Dal best-seller di Alistair MacLean, autore anche della sceneggiatura. Durante il secondo conflitto mondiale, sette uomini del controspionaggio inglese vengono paracadutati nel sud della Germania. Proprio in quella zona, rinchiuso dai tedeschi nell’ispugnabile Castello delle Aquile, si trova il generale Carnaby, stratega inglese a conoscenza dei piani per l’apertura di un secondo fronte. Notevole film bellico, avvincente dalla prima all’ultima sequenza, sostenuto da una buona regia e da due protagonisti di grande carisma. Sembra che Eastwood, ancora insicuro del proprio talento, durante le riprese abbia ceduto gran parte delle sue battute a Richard Burton
(andrea tagliacozzo)

International Hotel

Improbabile trama alla Grand Hotel ambientata in un aeroporto londinese. Tutti sono terribilmente belli e ricchi; se vi piace guardare gente terribilmente bella e ricca bene. Altrimenti non ha senso. Eccellente la Rutherford (che con questo ruolo si aggiudicò l’Oscar) così come Maggie Smith. Scritto da Terrence Rattigan. Panavision.

In tre sul Lucky Lady

Il trio di star crea un team accattivante nei panni di contrabbandieri dilettanti degli anni Trenta che praticano nel dopolavoro un ménage à trois… ma la sceneggiatura si perde per strada e fatica ad arrivare a un debole finale, frettolosamente rigirato.
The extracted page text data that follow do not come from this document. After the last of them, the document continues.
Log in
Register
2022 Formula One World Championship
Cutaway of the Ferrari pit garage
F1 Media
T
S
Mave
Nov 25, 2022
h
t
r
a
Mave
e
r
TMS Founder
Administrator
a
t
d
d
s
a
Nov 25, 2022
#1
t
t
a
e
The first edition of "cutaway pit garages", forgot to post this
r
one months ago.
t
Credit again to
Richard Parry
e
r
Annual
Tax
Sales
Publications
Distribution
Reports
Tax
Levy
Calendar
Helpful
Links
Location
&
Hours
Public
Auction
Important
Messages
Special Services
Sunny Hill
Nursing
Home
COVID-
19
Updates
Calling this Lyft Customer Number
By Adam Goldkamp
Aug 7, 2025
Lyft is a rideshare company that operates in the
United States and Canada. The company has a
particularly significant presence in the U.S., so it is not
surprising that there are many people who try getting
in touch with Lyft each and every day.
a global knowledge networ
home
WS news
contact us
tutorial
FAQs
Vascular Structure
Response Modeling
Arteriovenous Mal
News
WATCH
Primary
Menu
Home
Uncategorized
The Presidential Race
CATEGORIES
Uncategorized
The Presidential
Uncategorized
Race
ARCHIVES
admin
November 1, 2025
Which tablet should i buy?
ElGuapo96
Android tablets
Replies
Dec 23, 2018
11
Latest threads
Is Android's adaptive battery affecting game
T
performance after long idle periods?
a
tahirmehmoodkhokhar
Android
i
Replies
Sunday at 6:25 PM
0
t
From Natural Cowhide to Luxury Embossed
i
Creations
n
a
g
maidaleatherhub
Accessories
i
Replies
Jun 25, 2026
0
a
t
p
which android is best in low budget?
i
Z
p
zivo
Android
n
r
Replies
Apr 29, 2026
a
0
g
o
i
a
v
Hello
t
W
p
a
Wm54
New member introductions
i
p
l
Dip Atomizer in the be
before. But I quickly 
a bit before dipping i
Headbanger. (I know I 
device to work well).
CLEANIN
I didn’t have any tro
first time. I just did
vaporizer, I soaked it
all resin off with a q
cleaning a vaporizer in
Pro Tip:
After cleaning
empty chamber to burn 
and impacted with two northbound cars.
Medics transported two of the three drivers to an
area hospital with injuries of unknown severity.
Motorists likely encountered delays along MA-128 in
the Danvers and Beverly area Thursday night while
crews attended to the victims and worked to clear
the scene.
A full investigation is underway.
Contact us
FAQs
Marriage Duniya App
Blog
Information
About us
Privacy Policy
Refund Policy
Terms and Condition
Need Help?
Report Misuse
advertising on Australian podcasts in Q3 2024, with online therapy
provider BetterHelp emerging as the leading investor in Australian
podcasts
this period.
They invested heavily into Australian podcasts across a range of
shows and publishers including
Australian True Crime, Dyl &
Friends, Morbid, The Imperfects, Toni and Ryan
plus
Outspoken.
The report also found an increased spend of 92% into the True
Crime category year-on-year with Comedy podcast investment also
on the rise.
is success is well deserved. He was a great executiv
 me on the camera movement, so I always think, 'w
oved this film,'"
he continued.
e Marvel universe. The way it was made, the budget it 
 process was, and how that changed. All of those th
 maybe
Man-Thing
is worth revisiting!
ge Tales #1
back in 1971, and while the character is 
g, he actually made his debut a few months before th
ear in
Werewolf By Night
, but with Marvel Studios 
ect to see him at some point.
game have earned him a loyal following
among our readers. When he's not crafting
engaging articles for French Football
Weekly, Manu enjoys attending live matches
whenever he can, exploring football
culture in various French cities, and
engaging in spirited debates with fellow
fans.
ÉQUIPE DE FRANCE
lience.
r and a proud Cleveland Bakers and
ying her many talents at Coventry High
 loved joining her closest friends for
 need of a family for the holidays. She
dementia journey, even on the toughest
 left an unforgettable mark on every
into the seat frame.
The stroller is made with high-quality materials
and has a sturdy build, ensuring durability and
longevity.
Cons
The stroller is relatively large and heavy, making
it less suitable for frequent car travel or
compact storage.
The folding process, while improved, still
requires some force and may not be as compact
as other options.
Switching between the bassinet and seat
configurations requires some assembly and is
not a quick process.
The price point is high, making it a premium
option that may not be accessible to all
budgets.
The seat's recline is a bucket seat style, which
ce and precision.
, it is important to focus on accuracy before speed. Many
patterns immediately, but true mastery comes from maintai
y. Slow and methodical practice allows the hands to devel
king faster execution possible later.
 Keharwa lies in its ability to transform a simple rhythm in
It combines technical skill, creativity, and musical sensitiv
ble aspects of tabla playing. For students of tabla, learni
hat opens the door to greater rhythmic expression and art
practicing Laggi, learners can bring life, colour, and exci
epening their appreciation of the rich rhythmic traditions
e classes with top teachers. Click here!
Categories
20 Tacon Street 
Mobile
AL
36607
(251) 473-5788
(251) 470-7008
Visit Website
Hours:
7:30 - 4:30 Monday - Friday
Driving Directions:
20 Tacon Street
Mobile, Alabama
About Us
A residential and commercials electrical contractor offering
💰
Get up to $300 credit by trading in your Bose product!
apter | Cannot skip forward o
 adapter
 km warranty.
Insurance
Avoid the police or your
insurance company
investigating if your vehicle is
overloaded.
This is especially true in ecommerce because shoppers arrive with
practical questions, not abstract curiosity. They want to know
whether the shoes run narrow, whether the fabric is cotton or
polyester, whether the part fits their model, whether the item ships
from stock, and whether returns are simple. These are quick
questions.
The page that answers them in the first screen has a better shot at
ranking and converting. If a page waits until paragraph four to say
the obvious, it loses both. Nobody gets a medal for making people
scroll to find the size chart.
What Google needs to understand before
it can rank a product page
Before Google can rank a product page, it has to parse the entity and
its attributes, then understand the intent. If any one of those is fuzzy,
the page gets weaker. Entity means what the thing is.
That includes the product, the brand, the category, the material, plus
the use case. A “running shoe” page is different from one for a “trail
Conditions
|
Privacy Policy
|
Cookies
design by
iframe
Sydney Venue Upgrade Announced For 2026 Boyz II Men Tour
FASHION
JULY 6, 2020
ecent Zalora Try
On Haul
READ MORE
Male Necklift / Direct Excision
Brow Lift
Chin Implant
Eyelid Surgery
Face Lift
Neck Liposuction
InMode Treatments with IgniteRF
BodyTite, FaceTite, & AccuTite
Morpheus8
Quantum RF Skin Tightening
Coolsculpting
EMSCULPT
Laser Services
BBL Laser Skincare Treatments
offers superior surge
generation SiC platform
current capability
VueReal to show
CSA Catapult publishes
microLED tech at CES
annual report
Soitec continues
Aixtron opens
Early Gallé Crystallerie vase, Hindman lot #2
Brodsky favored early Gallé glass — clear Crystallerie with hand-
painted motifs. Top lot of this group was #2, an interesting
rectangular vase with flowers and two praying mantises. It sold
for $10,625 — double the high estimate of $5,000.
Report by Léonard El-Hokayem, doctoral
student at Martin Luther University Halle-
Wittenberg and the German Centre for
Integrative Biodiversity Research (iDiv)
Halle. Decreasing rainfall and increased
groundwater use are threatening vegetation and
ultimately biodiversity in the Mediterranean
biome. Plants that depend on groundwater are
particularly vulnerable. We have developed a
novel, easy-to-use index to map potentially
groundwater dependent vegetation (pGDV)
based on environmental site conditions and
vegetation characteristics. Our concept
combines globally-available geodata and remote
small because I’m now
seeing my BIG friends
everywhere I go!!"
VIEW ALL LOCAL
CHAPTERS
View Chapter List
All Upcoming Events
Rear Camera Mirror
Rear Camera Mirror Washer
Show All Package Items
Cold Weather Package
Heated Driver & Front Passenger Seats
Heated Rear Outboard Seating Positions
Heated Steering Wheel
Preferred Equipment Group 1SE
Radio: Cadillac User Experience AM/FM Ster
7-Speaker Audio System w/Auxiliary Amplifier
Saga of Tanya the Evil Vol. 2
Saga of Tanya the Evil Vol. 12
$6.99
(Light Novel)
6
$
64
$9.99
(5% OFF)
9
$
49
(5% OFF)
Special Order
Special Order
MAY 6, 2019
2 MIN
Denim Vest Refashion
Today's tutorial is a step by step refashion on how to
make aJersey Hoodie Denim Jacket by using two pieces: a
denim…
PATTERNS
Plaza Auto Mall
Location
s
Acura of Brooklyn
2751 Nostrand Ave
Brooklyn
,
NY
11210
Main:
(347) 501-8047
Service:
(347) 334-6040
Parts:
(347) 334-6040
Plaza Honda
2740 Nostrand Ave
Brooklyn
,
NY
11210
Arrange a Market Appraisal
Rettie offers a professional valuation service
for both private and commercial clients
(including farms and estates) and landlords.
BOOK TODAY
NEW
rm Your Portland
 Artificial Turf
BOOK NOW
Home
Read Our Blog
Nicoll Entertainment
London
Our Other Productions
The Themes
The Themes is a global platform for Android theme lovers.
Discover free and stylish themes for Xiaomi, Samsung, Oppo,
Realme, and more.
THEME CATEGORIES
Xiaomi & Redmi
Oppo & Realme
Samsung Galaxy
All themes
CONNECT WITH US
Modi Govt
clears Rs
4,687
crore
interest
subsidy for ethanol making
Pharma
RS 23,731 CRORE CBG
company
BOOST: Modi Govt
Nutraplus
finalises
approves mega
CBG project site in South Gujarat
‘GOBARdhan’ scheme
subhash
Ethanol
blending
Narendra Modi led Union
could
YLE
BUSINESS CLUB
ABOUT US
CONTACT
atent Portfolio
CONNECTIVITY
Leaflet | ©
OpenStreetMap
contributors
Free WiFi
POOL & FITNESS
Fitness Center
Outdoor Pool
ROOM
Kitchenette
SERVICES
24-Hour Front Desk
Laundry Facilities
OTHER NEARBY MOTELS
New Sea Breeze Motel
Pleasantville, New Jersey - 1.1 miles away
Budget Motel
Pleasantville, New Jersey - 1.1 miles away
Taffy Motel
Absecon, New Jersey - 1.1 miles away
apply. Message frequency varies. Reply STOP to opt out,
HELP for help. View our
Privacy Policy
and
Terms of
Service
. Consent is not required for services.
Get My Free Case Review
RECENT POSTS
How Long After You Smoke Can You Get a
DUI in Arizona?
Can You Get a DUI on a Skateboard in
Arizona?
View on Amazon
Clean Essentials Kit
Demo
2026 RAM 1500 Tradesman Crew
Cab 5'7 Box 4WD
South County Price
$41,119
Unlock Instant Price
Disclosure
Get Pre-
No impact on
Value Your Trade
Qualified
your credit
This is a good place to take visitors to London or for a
Uno sfortunato spreco di talenti. Scritto da Willard Huyck e Gloria Katz.

La bisbetica domata

Pittoresca versione della commedia di Shakespeare, ben servita da Richard ed Elizabeth: buon cast di comprimari, gradevole fotografia e raffinata colonna sonora di Nino Rota. I puristi shakespeariani potrebbero obiettare, ma Zeffirelli ha realizzato un film e non teatro filmato. Sceneggiato da Suso Cecchi d’Amico, Paul Dehn e Zeffirelli. Due nomination all’Oscar.

Gandhi

Ampia narrazione della vita e dell’era di Mohandas K. Gandhi, dagli esordi come semplice avvocato fino a divenire il leader di una nazione e un simbolo di pace e comprensione per il mondo intero. La narrazione ad arte è perfetta, nella migliore tradizione dell’epopea hollywoodiana, ma la seconda metà del film non è avvincente quanto la prima. Kinsley è indimenticabile nel ruolo principale. Vinse otto Oscar fra cui quello per il miglior film, miglior attore protagonista, per la regia e la sceneggiatura (di John Briley). Fate caso a Daniel Day-Lewis nei panni di uno dei tre giovani che avvicinano Gandhi per strada.